The timeline in the affidavit says that Murray gave Jackson a series of drugs, incliding Valium, lorazepam (commonly known as Ativan) and midazolam (commonly known as Versed), and then finally administered a 25 milligram dose of propofol that put Jackson to sleep, The Associated Press reported. Murray then reportedly stayed with Jackson for 10 minutes and left to go to the bathroom, returning less than two minutes later to find Jackson had stopped breathing. Cell phone records then indicate that Murray made three separate calls between 11:18 a.m. and 12:05 a.m., though it’s unclear who received those calls. During that period, Murray has told authorities he was administering CPR to the singer, but the detective’s report alleges that the doctor did not tell paramedics or emergency room staffers that he’d administered propofol to Jackson, only that he’d given him Ativan and an antidote meant to reverse the effects of the sedative. It was not until follow-up interviews with police that Murray reportedly gave a full account of the events that transpired before the 911 call. Police have also said that Murray refused to sign the death certificate at UCLA Medical Center after Jackson was pronounced dead.

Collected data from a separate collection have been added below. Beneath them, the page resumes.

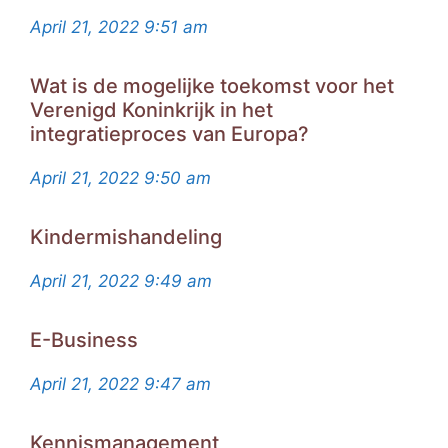
April 21, 2022
9:51 am
Wat is de mogelijke toekomst voor het
Verenigd Koninkrijk in het
integratieproces van Europa?
April 21, 2022
9:50 am
Kindermishandeling
April 21, 2022
9:49 am
E-Business
April 21, 2022
9:47 am
Kennismanagement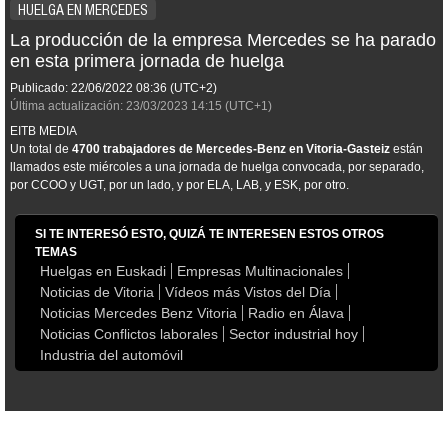
HUELGA EN MERCEDES
La producción de la empresa Mercedes se ha parado
en esta primera jornada de huelga
Publicado:
22/06/2022
08:36
(UTC+2)
Última actualización:
23/03/2023
14:15
(UTC+1)
EITB MEDIA
Un total de
4700 trabajadores de Mercedes-Benz en Vitoria-Gasteiz
están
llamados este miércoles a una jornada de huelga convocada, por separado,
por CCOO y UGT, por un lado, y por ELA, LAB, y ESK, por otro.
SI TE INTERESÓ ESTO, QUIZÁ TE INTERESEN ESTOS OTROS
TEMAS
Huelgas en Euskadi
Empresas Multinacionales
Noticias de Vitoria
Vídeos más Vistos del Día
Noticias Mercedes Benz Vitoria
Radio en Álava
Noticias Conflictos laborales
Sector industrial hoy
Industria del automóvil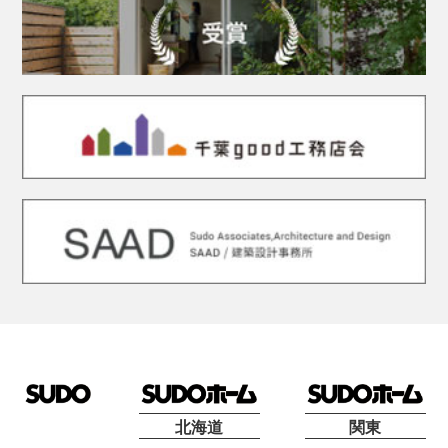
北海道
関東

“We will not comment on the ’anonymous’ law enforcement source that claims that Michael Jackson’s death will be ruled a homicide,” Chernoff added, apparently referring to an AP story on Monday that quoted an anonymous source saying that the L.A. County Coroner’s Office had found that Jackson’s death was a homicide . “Most of the reports by anonymous sources have been proven wrong. We will be happy to address the coroner’s report when it is officially released.”
The coroner’s office has completed its investigation but put the final results on security hold pending the completion of the official police investigation into the 50-year-old singer’s death.

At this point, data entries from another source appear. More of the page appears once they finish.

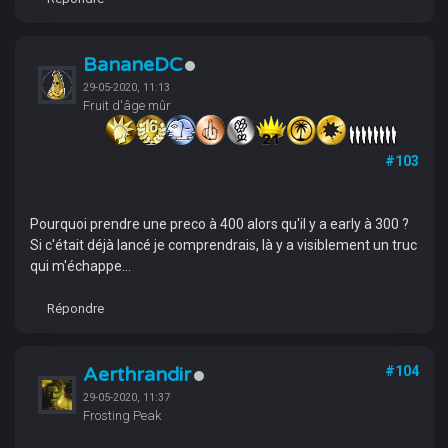
BananeDC
29-05-2020, 11:13
Fruit d'âge mûr
#103
Pourquoi prendre une preco à 400 alors qu'il y a early à 300 ?
Si c'était déjà lancé je comprendrais, là y a visiblement un truc
qui m'échappe...
Répondre
Aerthrandir
#104
29-05-2020, 11:37
Frosting Peak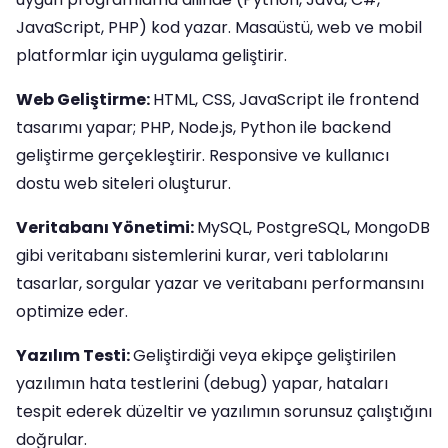
JavaScript, PHP) kod yazar. Masaüstü, web ve mobil
platformlar için uygulama geliştirir.
Web Geliştirme:
HTML, CSS, JavaScript ile frontend
tasarımı yapar; PHP, Node.js, Python ile backend
geliştirme gerçekleştirir. Responsive ve kullanıcı
dostu web siteleri oluşturur.
Veritabanı Yönetimi:
MySQL, PostgreSQL, MongoDB
gibi veritabanı sistemlerini kurar, veri tablolarını
tasarlar, sorgular yazar ve veritabanı performansını
optimize eder.
Yazılım Testi:
Geliştirdiği veya ekipçe geliştirilen
yazılımın hata testlerini (debug) yapar, hataları
tespit ederek düzeltir ve yazılımın sorunsuz çalıştığını
doğrular.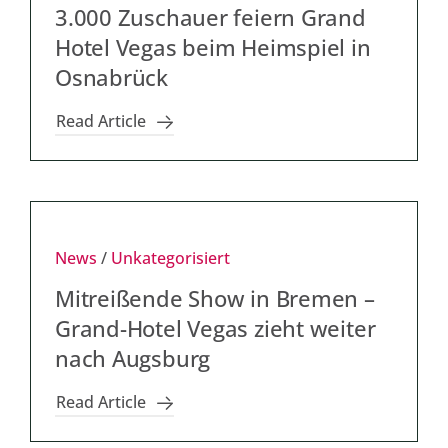
3.000 Zuschauer feiern Grand
Hotel Vegas beim Heimspiel in
Osnabrück
Read Article
News
/
Unkategorisiert
Mitreißende Show in Bremen –
Grand-Hotel Vegas zieht weiter
nach Augsburg
Read Article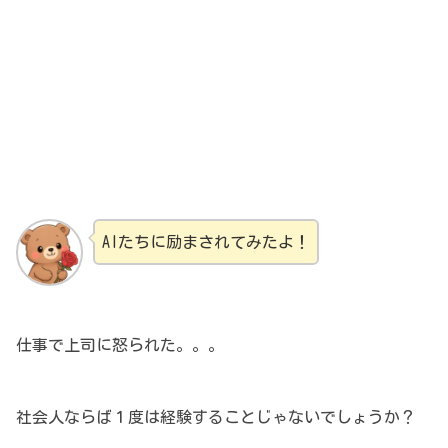
AIたちに励まされてみたよ！
仕事で上司に怒られた。。。
社会人ならば１度は経験することじゃないでしょうか？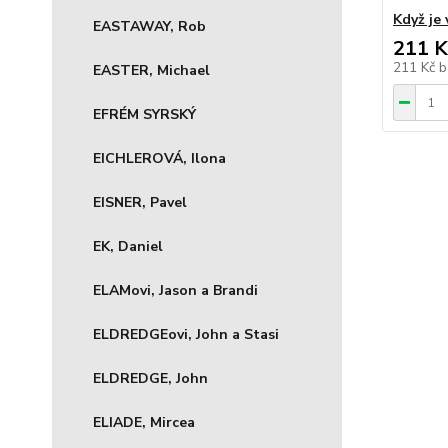
Když je
EASTAWAY, Rob
211 K
211 Kč
b
EASTER, Michael
EFRÉM SYRSKÝ
EICHLEROVÁ, Ilona
EISNER, Pavel
EK, Daniel
ELAMovi, Jason a Brandi
ELDREDGEovi, John a Stasi
ELDREDGE, John
ELIADE, Mircea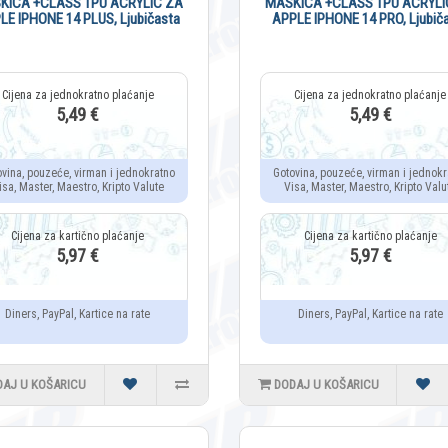
KICA +CLASS TPU ACRYLIC ZA
MASKICA +CLASS TPU ACRYLI
LE IPHONE 14 PLUS, Ljubičasta
APPLE IPHONE 14 PRO, Ljubič
5,49 €
5,49 €
ovina, pouzeće, virman i jednokratno
Gotovina, pouzeće, virman i jednokr
isa, Master, Maestro, Kripto Valute
Visa, Master, Maestro, Kripto Valu
5,97 €
5,97 €
Diners, PayPal, Kartice na rate
Diners, PayPal, Kartice na rate
DAJ U KOŠARICU
DODAJ U KOŠARICU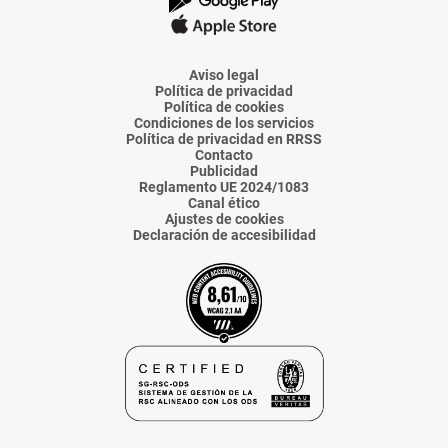
La
La
La
La
La
Voz
Voz
Voz
Voz
Voz
de
de
de
de
de
Almería
Almería
Almería
Almería
Almería
Aviso legal
Política de privacidad
Política de cookies
Condiciones de los servicios
Política de privacidad en RRSS
Contacto
Publicidad
Reglamento UE 2024/1083
Canal ético
Ajustes de cookies
Declaración de accesibilidad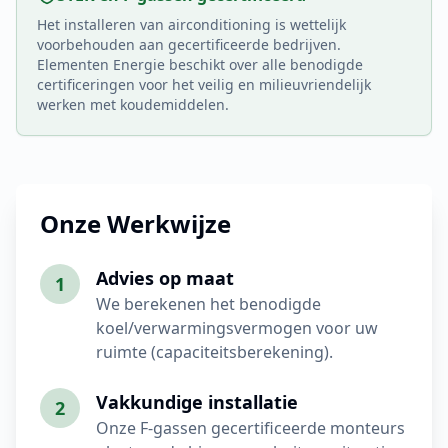
Het installeren van airconditioning is wettelijk
voorbehouden aan gecertificeerde bedrijven.
Elementen Energie beschikt over alle benodigde
certificeringen voor het veilig en milieuvriendelijk
werken met koudemiddelen.
Onze Werkwijze
Advies op maat
1
We berekenen het benodigde
koel/verwarmingsvermogen voor uw
ruimte (capaciteitsberekening).
Vakkundige installatie
2
Onze F-gassen gecertificeerde monteurs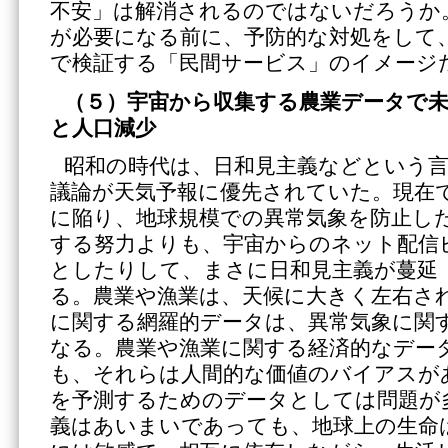
不安」は解消されるのではないだろうか
が必要になる前に、予防的な対処をして
で検証する「民間サービス」のイメージ
（５）宇宙から収集する農業データで未
と人口減少
昭和の時代は、日和見主義などという
議論が天気予報に優先されていた。現在
に陥り、地球規模での異常気象を防止し
する努力よりも、宇宙からのネット配信
としたりして、まさに日和見主義が蔓延
る。農業や漁業は、天候に大きく左右さ
に関する網羅的データは、異常気象に関
なる。農業や漁業に関する経済的なデー
も、それらは人間的な価値のバイアスが
を予測するためのデータとしては問題が
義はあいまいであっても、地球上の生命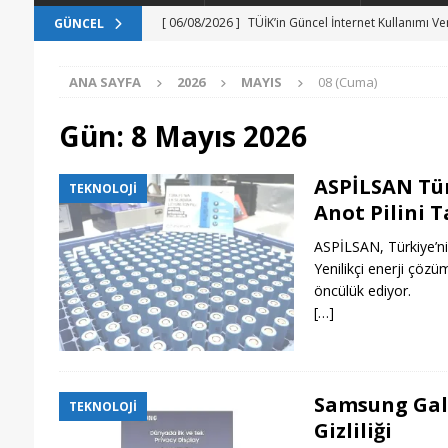
[ 06/08/2026 ]
TÜİK’in Güncel İnternet Kullanımı Ve
GÜNCEL
[ 06/08/2026 ]
Güney Kore’de Yapay Zeka ile Şarkı 
ANA SAYFA
2026
MAYIS
08 (Cuma)
[ 06/08/2026 ]
Yapay Zeka ile Kitap Okuma Alışkanl
[ 06/08/2026 ]
Güneş Yüzeyinin En Ayrıntılı Görünt
Gün:
8 Mayıs 2026
[ 06/08/2026 ]
Epic Games’in 13 Ağustos’a Kadar Ü
ASPİLSAN Tür
TEKNOLOJI
Anot Pilini T
ASPİLSAN, Türkiye’nin 
Yenilikçi enerji çözü
öncülük ediyor.
[…]
Samsung Gala
TEKNOLOJI
Gizliliği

According to the affidavit, Murray told police he was worried that Jackson was developing an addiction to propofol, and he had he tried to wean him off of the drug by giving him increasingly lower doses. In the hours before his death, Murray administered a series of sedatives to Jackson for his insomnia, but when they failed to put the singer to sleep, Jackson insisted Murray hook him up to an intravenous drip of propofol, a drug intended for use to anesthetize surgical patients in a medical office or hospital.

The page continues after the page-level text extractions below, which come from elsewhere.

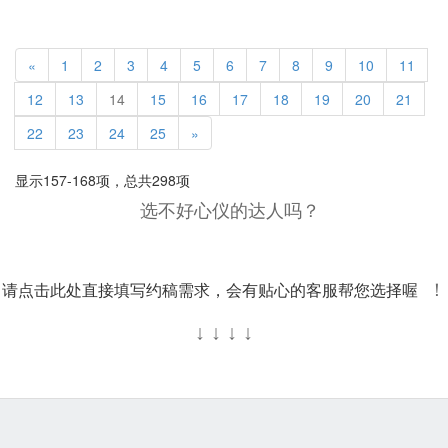
«
1
2
3
4
5
6
7
8
9
10
11
12
13
14
15
16
17
18
19
20
21
22
23
24
25
»
显示157-168项，总共298项
选不好心仪的达人吗？
请点击此处直接填写约稿需求，会有贴心的客服帮您选择喔
！
↓
↓
↓
↓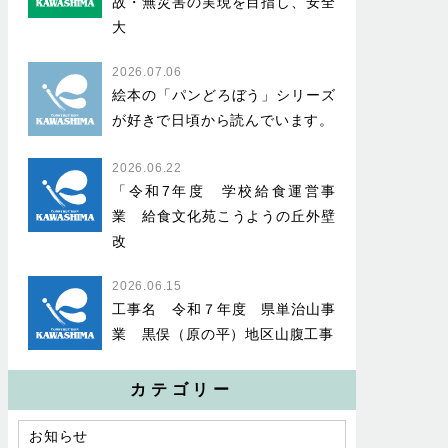
故・無災害の実現を目指し、安全
大
2026.07.06
絵本の「パンどろぼう」シリーズ
が好きで日頃から読んでいます。
2026.06.22
「令和7年度 学校給食運営事
業 給食文化苑こうようの丘外壁
改
2026.06.15
工事名 令和７年度 県単治山事
業 黒俣（原の平）地区山腹工事
カテゴリー
お知らせ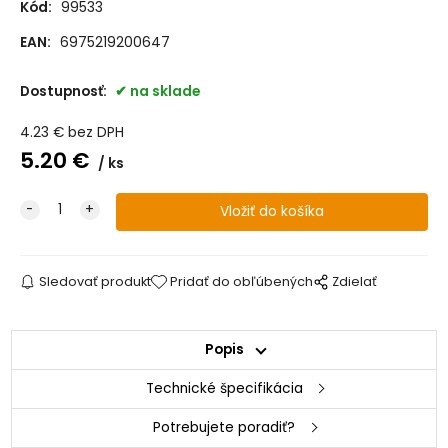
Kód:
99533
EAN:
6975219200647
Dostupnosť:
na sklade
4.23
€
bez DPH
5.20
€
ks
Sledovať produkt
Pridať do obľúbených
Zdielať
Popis
Technické špecifikácia
Potrebujete poradiť?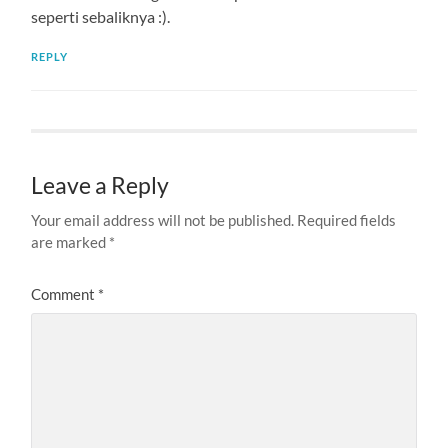
seperti sebaliknya :).
REPLY
Leave a Reply
Your email address will not be published.
Required fields
are marked
*
Comment
*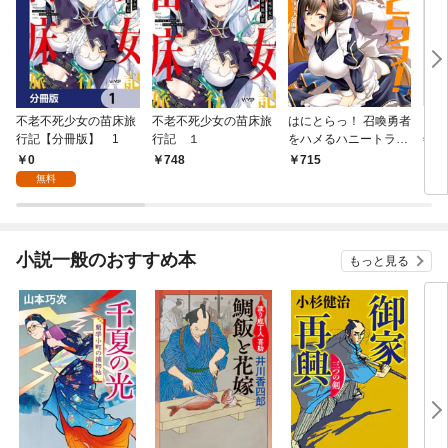
不老不死少女の苗床旅
不老不死少女の苗床旅
はにとらっ！ 召喚勇者
ダ・
行記【分冊版】 1
行記 １
をハメるハニートラッ
年9
プ包囲網 1
0
748
715
￥9
無料
小説一般のおすすめ本
もっと見る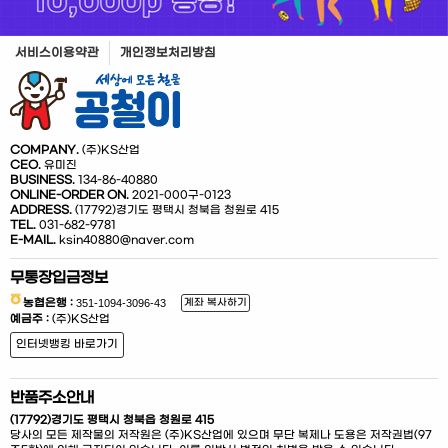
서비스이용약관
개인정보처리방침
COMPANY.
(주)KS산업
CEO.
유미진
BUSINESS.
134-86-40880
ONLINE-ORDER ON.
2021-000구-0123
ADDRESS.
(17792)경기도 평택시 청북읍 청원로 415
TEL.
031-682-9781
E-MAIL.
ksin40880@naver.com
무통장입금정보
농협은행 :
계좌 복사하기
예금주 :
(주)KS산업
인터넷뱅킹 바로가기
반품주소안내
(17792)경기도 평택시 청북읍 청원로 415
당사의 모든 제작물의 저작원은 (주)KS산업에 있으며 무단 복제나 도용은 저작권법(97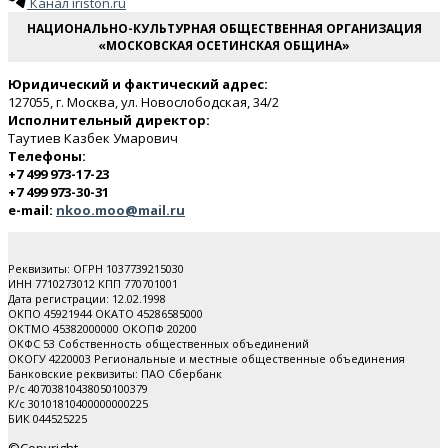
Канал iriston.ru
НАЦИОНАЛЬНО-КУЛЬТУРНАЯ ОБЩЕСТВЕННАЯ ОРГАНИЗАЦИЯ
«МОСКОВСКАЯ ОСЕТИНСКАЯ ОБЩИНА»
Юридический и фактический адрес:
127055, г. Москва, ул. Новослободская, 34/2
Исполнительный директор:
Таутиев Казбек Умарович
Телефоны:
+7 499 973-17-23
+7 499 973-30-31
e-mail:
nkoo.moo@mail.ru
Реквизиты: ОГРН 1037739215030
ИНН 7710273012 КПП 770701001
Дата регистрации: 12.02.1998
ОКПО 45921944 ОКАТО 45286585000
ОКТМО 45382000000 ОКОПФ 20200
ОКФС 53 Собственность общественных объединений
ОКОГУ 4220003 Региональные и местные общественные объединения
Банковские реквизиты: ПАО Cбербанк
Р/с 40703810438050100379
К/с 30101810400000000225
БИК 044525225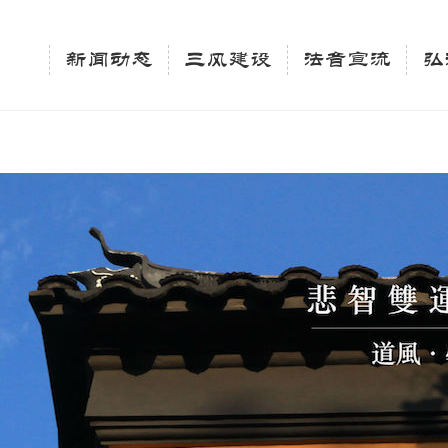
相关新闻法讯的官方平台"; $keywords = "西园寺，佛教,佛学院，法讯，心理咨询"; } elseif 
ingle_tag_title('', false); $description = tag_description(); } $keywords 
新闻动态
三风建设
法音宣流
弘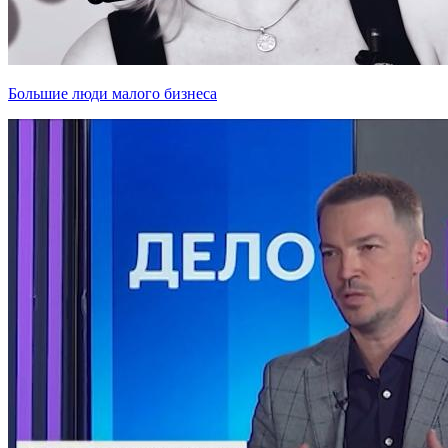
Большие люди малого бизнеса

Murray is reportedly at the center of a manslaughter investigation by the Los Angeles police, and according to the AP, the alleged homicide ruling is based on forensic tests that found a lethal combination of propofol and at least two other sedatives. The homicide finding does not necessarily mean that a crime was committed, but it makes it more likely that criminal charges will be filed against Murray when police finish their investigation. The affidavit noted that investigators are still trying to figure out if Jackson died because of the actions of one doctor, or the “grossly negligent treatment of several doctors” over an extended period.